Sağlık Personel Sendikası olarak sağlık çalışanlarının sorunlarını gündemine alan tüm medya kuruluşlarına ve alkışları ile sağlık çalışanlarına destek olan tüm vatandaşlarımıza teşekkür ederiz.
Bizler sağlık çalışanları olarak her zaman görevimizi en iyi şekilde yapmaya ve insanların sağlığını korumak adına elimizden geleni yapmaya devam edeceğiz. Koronavirüs Hastalığı (Covid-19) ile ilgili daha önce bir yazı yayınladık ve bu yazımızda sağlık çalışanları ile ilgili alınması gereken önlemlerden bahsetmiştik. Yetkililer, sağlık çalışanları ile ilgili alınması gereken önlemler hakkında ne yazık ki yetkisiz ve sessiz kalmaya devam etmektedirler. Şöyle ki;
1- 60 yaş ve üzerinde bulunanlar ile hamilelerin, yasal süt izni kullananların ve dezavantajlı grupların izinli olacağı bilgileri paylaşılmış ancak bu sadece sağlık bakanlığı hastanelerinde uygulanmıştır. Ancak Ülkemizde neredeyse her ilde Üniversite hastanesi bulunmasına karşın bu uygulama tüm ÜNİVERSİTE HASTANELERİNDE uygulanmamaktadır.
2- Salgının her geçen gün ülkemizde de yayılmasına karşın halen Acil servislerde ve özellikle triaj bölümlerinde çalışan sağlık çalışanları uniformaları ile çalışmakta ve koruyucu ekipman olarak sadece maske ve eldiven tedarik edilebilmektedir. Tam teçhizat talep edildiğinde çalışanlara yeterli ekipman bulunmadığı bu sebeple pozitif vaka olması durumunda kullanılması söylenmektedir. Salgın süreci atlatılana kadar Acil servislerde çalışan personeller özellikle triaj bölümleri tam teçhizatli olarak beklemeli aksi taktirde virüs tanısı konulduktan sonra çok geç olabilir tüm acil servis çalışanları hatta tüm hastanenin karantinaya alınması söz konusu olabileceği gibi böyle bir durumda özellikle küçük iller ciddi sıkıntı yaşamak zorunda kalacaklardır. Bu tarz durumları yaşamadan önlem almak hem çalışanlar hemde halkımız için en önemli ve güvenli adımlar olacaktır.
3- Salgının bağışıklığı zayıf olanları etkilediği bilinmesine karşın sağlık çalışanlarının vardiya saatlerinde herhangi bir düzenleme yapılmamakta ve sağlık çalışanları uzun süreli mesai sistemi ile birlikte dinlenmeden uykusuz bir şekilde çalıştırılmaya devam etmektedirler.

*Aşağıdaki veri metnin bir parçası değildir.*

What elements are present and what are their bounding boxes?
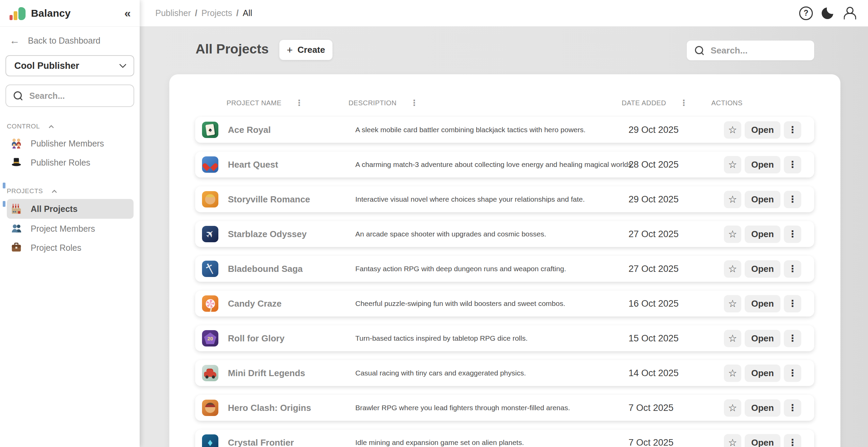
date-added: 15 Oct 2025 [629,333,724,344]
open-button[interactable]: Open [745,330,780,347]
sidebar-item-project-members[interactable]: Project Members [7,219,134,238]
factory-icon [10,203,22,215]
project-name: Bladebound Saga [218,264,355,274]
chevron-down-icon [119,61,126,68]
breadcrumb-projects[interactable]: Projects [201,8,232,18]
project-name: Ace Royal [218,125,355,135]
create-button[interactable]: + Create [279,40,332,60]
sidebar-header: Balancy « [0,0,140,27]
dark-mode-moon-icon[interactable] [821,6,835,20]
breadcrumb-publisher[interactable]: Publisher [155,8,191,18]
row-menu-button[interactable]: ⋮ [784,260,801,278]
open-button[interactable]: Open [745,191,780,208]
row-menu-button[interactable]: ⋮ [784,330,801,347]
projects-items: All Projects Project Members Project Rol… [0,199,140,257]
row-menu-button[interactable]: ⋮ [784,365,801,382]
star-icon: ☆ [728,195,737,204]
help-icon[interactable]: ? [799,6,813,20]
favorite-star-button[interactable]: ☆ [724,295,741,312]
section-header-control[interactable]: CONTROL [7,123,140,130]
date-added: 28 Oct 2025 [629,159,724,170]
row-menu-button[interactable]: ⋮ [784,156,801,173]
publisher-selector-value: Cool Publisher [14,61,79,71]
publisher-selector[interactable]: Cool Publisher [5,55,134,76]
row-menu-button[interactable]: ⋮ [784,226,801,243]
column-header-actions: ACTIONS [711,99,794,107]
kebab-icon: ⋮ [788,125,797,135]
collapse-sidebar-icon[interactable]: « [124,6,131,20]
star-icon: ☆ [728,125,737,135]
sword-icon: † [202,261,218,277]
row-actions: ☆ Open ⋮ [724,330,801,347]
app-window: Balancy « ← Back to Dashboard Cool Publi… [0,0,868,447]
row-actions: ☆ Open ⋮ [724,365,801,382]
breadcrumb-current: All [243,8,252,18]
projects-search-input[interactable] [711,45,806,56]
sidebar-item-all-projects[interactable]: All Projects [7,199,134,219]
row-menu-button[interactable]: ⋮ [784,121,801,139]
top-hat-icon [10,156,22,169]
table-row: † Bladebound Saga Fantasy action RPG wit… [195,256,814,282]
column-menu-icon[interactable]: ⋮ [295,99,303,107]
playing-cards-icon: ♠ [202,122,218,138]
row-actions: ☆ Open ⋮ [724,260,801,278]
favorite-star-button[interactable]: ☆ [724,156,741,173]
breadcrumb-separator: / [195,8,197,18]
row-actions: ☆ Open ⋮ [724,434,801,447]
row-menu-button[interactable]: ⋮ [784,295,801,312]
d20-die-icon: 20 [202,330,218,346]
row-menu-button[interactable]: ⋮ [784,191,801,208]
favorite-star-button[interactable]: ☆ [724,399,741,417]
main-area: Publisher / Projects / All ? All Project… [140,0,868,447]
open-button[interactable]: Open [745,156,780,173]
kebab-icon: ⋮ [788,160,797,169]
open-button[interactable]: Open [745,121,780,139]
sidebar-item-publisher-roles[interactable]: Publisher Roles [7,153,134,172]
favorite-star-button[interactable]: ☆ [724,434,741,447]
favorite-star-button[interactable]: ☆ [724,330,741,347]
row-menu-button[interactable]: ⋮ [784,434,801,447]
open-button[interactable]: Open [745,399,780,417]
project-name: Heart Quest [218,159,355,170]
open-button[interactable]: Open [745,434,780,447]
sidebar-item-publisher-members[interactable]: Publisher Members [7,134,134,153]
open-button[interactable]: Open [745,260,780,278]
star-icon: ☆ [728,229,737,239]
account-person-icon[interactable] [843,6,856,20]
content: All Projects + Create PROJECT NAME ⋮ DES… [140,27,868,447]
sidebar-item-label: Project Roles [31,243,81,253]
star-icon: ☆ [728,160,737,170]
column-menu-icon[interactable]: ⋮ [410,99,418,107]
sidebar-item-project-roles[interactable]: Project Roles [7,238,134,257]
table-body: ♠ Ace Royal A sleek mobile card battler … [195,117,814,447]
busts-icon [10,222,22,235]
rocket-icon: ✈ [202,226,218,242]
table-row: Mini Drift Legends Casual racing with ti… [195,360,814,386]
favorite-star-button[interactable]: ☆ [724,260,741,278]
section-label: PROJECTS [7,187,43,195]
back-to-dashboard-link[interactable]: ← Back to Dashboard [10,35,131,46]
toy-car-icon [202,365,218,381]
kebab-icon: ⋮ [788,334,797,343]
favorite-star-button[interactable]: ☆ [724,226,741,243]
date-added: 29 Oct 2025 [629,194,724,205]
app-title: Balancy [31,7,71,19]
kebab-icon: ⋮ [788,299,797,308]
open-button[interactable]: Open [745,365,780,382]
favorite-star-button[interactable]: ☆ [724,365,741,382]
open-button[interactable]: Open [745,226,780,243]
project-description: Interactive visual novel where choices s… [355,195,629,203]
row-menu-button[interactable]: ⋮ [784,399,801,417]
open-button[interactable]: Open [745,295,780,312]
sidebar-search-input[interactable] [29,91,126,101]
date-added: 7 Oct 2025 [629,403,724,413]
section-header-projects[interactable]: PROJECTS [7,187,140,195]
favorite-star-button[interactable]: ☆ [724,121,741,139]
table-row: Heart Quest A charming match-3 adventure… [195,152,814,178]
column-menu-icon[interactable]: ⋮ [680,99,688,107]
row-actions: ☆ Open ⋮ [724,295,801,312]
star-icon: ☆ [728,264,737,274]
family-icon [10,137,22,150]
favorite-star-button[interactable]: ☆ [724,191,741,208]
heart-icon [202,156,218,173]
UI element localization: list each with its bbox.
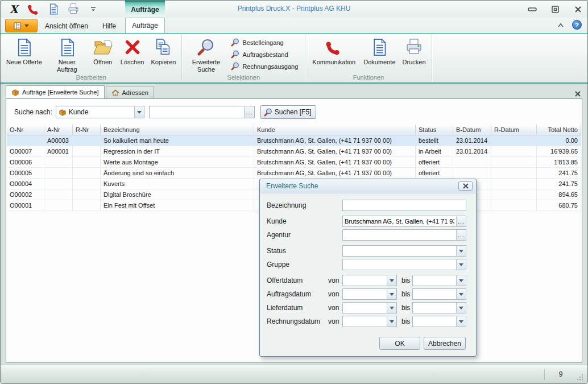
dokumente-button[interactable]: Dokumente <box>360 36 399 66</box>
resize-grip-icon[interactable] <box>577 374 584 381</box>
chevron-down-icon[interactable] <box>134 106 144 118</box>
doc-tab-auftraege[interactable]: Aufträge [Erweiterte Suche] <box>6 85 105 98</box>
table-row[interactable]: O00005 Änderung sind so einfach Brutschm… <box>7 168 581 179</box>
chevron-down-icon[interactable] <box>456 275 466 286</box>
cell-kunde: Brutschmann AG, St. Gallen, (+41 71 937 … <box>254 135 416 146</box>
chevron-down-icon[interactable] <box>456 303 466 313</box>
magnifier-icon <box>231 50 239 59</box>
bestelleingang-button[interactable]: Bestelleingang <box>231 38 298 47</box>
cancel-button[interactable]: Abbrechen <box>424 337 466 350</box>
col-header-r-datum[interactable]: R-Datum <box>491 125 537 135</box>
restore-button[interactable] <box>550 5 560 13</box>
table-header-row: O-Nr A-Nr R-Nr Bezeichnung Kunde Status … <box>7 125 581 135</box>
chevron-down-icon[interactable] <box>387 289 396 299</box>
cell-r-datum <box>491 168 537 179</box>
ok-button[interactable]: OK <box>379 337 420 350</box>
cell-a-nr <box>44 200 73 211</box>
cell-bezeichnung: Ein Fest mit Offset <box>101 200 254 211</box>
col-header-r-nr[interactable]: R-Nr <box>73 125 101 135</box>
gruppe-select-value[interactable] <box>343 259 456 270</box>
search-lookup-button[interactable]: ... <box>244 106 254 118</box>
auftragsbestand-button[interactable]: Auftragsbestand <box>231 50 298 59</box>
doc-tab-adressen[interactable]: Adressen <box>106 86 154 98</box>
table-row[interactable]: O00007 A00001 Regression in der IT Bruts… <box>7 146 581 157</box>
lieferdatum-bis-select[interactable] <box>412 302 466 313</box>
tab-hilfe[interactable]: Hilfe <box>93 19 126 33</box>
cell-r-datum <box>491 189 537 200</box>
suchen-button[interactable]: Suchen [F5] <box>260 105 317 119</box>
group-label-selektionen: Selektionen <box>182 73 305 82</box>
kommunikation-button[interactable]: Kommunikation <box>308 36 360 66</box>
chevron-down-icon[interactable] <box>387 275 396 286</box>
rechnungsdatum-bis-select[interactable] <box>412 316 466 327</box>
rechnungsausgang-button[interactable]: Rechnungsausgang <box>231 62 298 71</box>
dialog-row-status: Status <box>260 245 476 257</box>
agentur-lookup-button[interactable]: ... <box>456 230 466 240</box>
close-view-icon[interactable] <box>573 89 582 98</box>
table-row[interactable]: O00006 Werte aus Montage Brutschmann AG,… <box>7 157 581 168</box>
cell-r-nr <box>73 179 101 189</box>
rechnungsdatum-von-select[interactable] <box>342 316 397 327</box>
cell-r-nr <box>73 200 101 211</box>
neue-offerte-button[interactable]: Neue Offerte <box>3 36 45 66</box>
kunde-field[interactable] <box>343 216 456 226</box>
chevron-down-icon[interactable] <box>387 303 396 313</box>
cell-status: offeriert <box>416 157 453 168</box>
help-icon[interactable]: ? <box>572 20 582 30</box>
cell-a-nr <box>44 179 73 189</box>
dialog-row-agentur: Agentur ... <box>260 229 476 241</box>
col-header-total-netto[interactable]: Total Netto <box>537 125 581 135</box>
oeffnen-button[interactable]: Öffnen <box>89 36 117 66</box>
neuer-auftrag-button[interactable]: Neuer Auftrag <box>45 36 89 73</box>
table-row[interactable]: A00003 So kalkuliert man heute Brutschma… <box>7 135 581 146</box>
ribbon-group-selektionen: Erweiterte Suche Bestelleingang Auftrags… <box>182 34 305 82</box>
agentur-field[interactable] <box>343 230 456 240</box>
search-label: Suche nach: <box>14 108 52 116</box>
col-header-a-nr[interactable]: A-Nr <box>44 125 73 135</box>
drucken-button[interactable]: Drucken <box>399 36 429 66</box>
chevron-down-icon[interactable] <box>456 316 466 327</box>
search-field-selector[interactable]: Kunde <box>56 106 144 118</box>
search-bar: Suche nach: Kunde ... Suchen [F5] <box>6 99 582 125</box>
kopieren-button[interactable]: Kopieren <box>147 36 179 66</box>
col-header-status[interactable]: Status <box>416 125 453 135</box>
status-select[interactable] <box>342 245 466 257</box>
chevron-down-icon[interactable] <box>456 246 466 256</box>
tab-ansicht-oeffnen[interactable]: Ansicht öffnen <box>40 19 93 33</box>
auftragsdatum-bis-select[interactable] <box>412 288 466 300</box>
col-header-bezeichnung[interactable]: Bezeichnung <box>101 125 254 135</box>
offertdatum-von-select[interactable] <box>342 275 397 286</box>
chevron-down-icon[interactable] <box>387 316 396 327</box>
new-order-document-icon <box>59 38 76 57</box>
offertdatum-bis-select[interactable] <box>412 275 466 286</box>
gruppe-select[interactable] <box>342 259 466 270</box>
col-header-b-datum[interactable]: B-Datum <box>453 125 491 135</box>
col-header-kunde[interactable]: Kunde <box>254 125 416 135</box>
cell-status: in Arbeit <box>416 146 453 157</box>
chevron-down-icon[interactable] <box>456 259 466 270</box>
close-button[interactable] <box>573 5 583 13</box>
tab-auftraege[interactable]: Aufträge <box>125 18 165 33</box>
minimize-button[interactable] <box>527 5 537 13</box>
cell-r-nr <box>73 146 101 157</box>
group-label-bearbeiten: Bearbeiten <box>1 73 181 82</box>
cell-total-netto: 680.75 <box>537 200 581 211</box>
cell-total-netto: 16'939.65 <box>537 146 581 157</box>
dialog-close-button[interactable] <box>458 181 473 191</box>
erweiterte-suche-button[interactable]: Erweiterte Suche <box>184 36 227 73</box>
cell-a-nr: A00003 <box>44 135 73 146</box>
dialog-title-bar[interactable]: Erweiterte Suche <box>260 179 476 193</box>
status-select-value[interactable] <box>343 246 456 256</box>
bezeichnung-field[interactable] <box>343 200 466 210</box>
application-menu-button[interactable] <box>5 19 38 32</box>
collapse-ribbon-icon[interactable] <box>557 23 564 27</box>
search-input[interactable] <box>150 107 244 117</box>
cell-b-datum <box>453 157 491 168</box>
cell-bezeichnung: Änderung sind so einfach <box>101 168 254 179</box>
loeschen-button[interactable]: Löschen <box>117 36 148 66</box>
col-header-o-nr[interactable]: O-Nr <box>7 125 44 135</box>
kunde-lookup-button[interactable]: ... <box>456 216 466 226</box>
lieferdatum-von-select[interactable] <box>342 302 397 313</box>
auftragsdatum-von-select[interactable] <box>342 288 397 300</box>
chevron-down-icon[interactable] <box>456 289 466 299</box>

4- Gurbette çalışan sağlıkçılardan her iki eşinde Sağlık Çalışanı olduğu evlerde çalışanlar çocuğunu bırakacak yer bulamamakta ve bakıcılar dahi çekingen davranmaktadır. Bu ve benzer durumda olan çalışanlardan birine en azından ücretsiz izin hakkı verilmeli ve böylelikle olası bir karantina durumunda anne yada baba çocuğunun başında kalabilmelidir.
5- Başta Üniversite hastaneleri olmak üzere tüm sağlık kurumlarında personel eksiklikleri tespit edilmeli ve bir an önce sağlık çalışanlarının sayısı arttırılmalıdır.
6- Sağlık çalışanlarının salgın döneminde bağışıklığı güçlendirici gıdalarla desteklenmesi gerekirken hiç bir şekilde diyet düzenlemesi yapılmamaktadır.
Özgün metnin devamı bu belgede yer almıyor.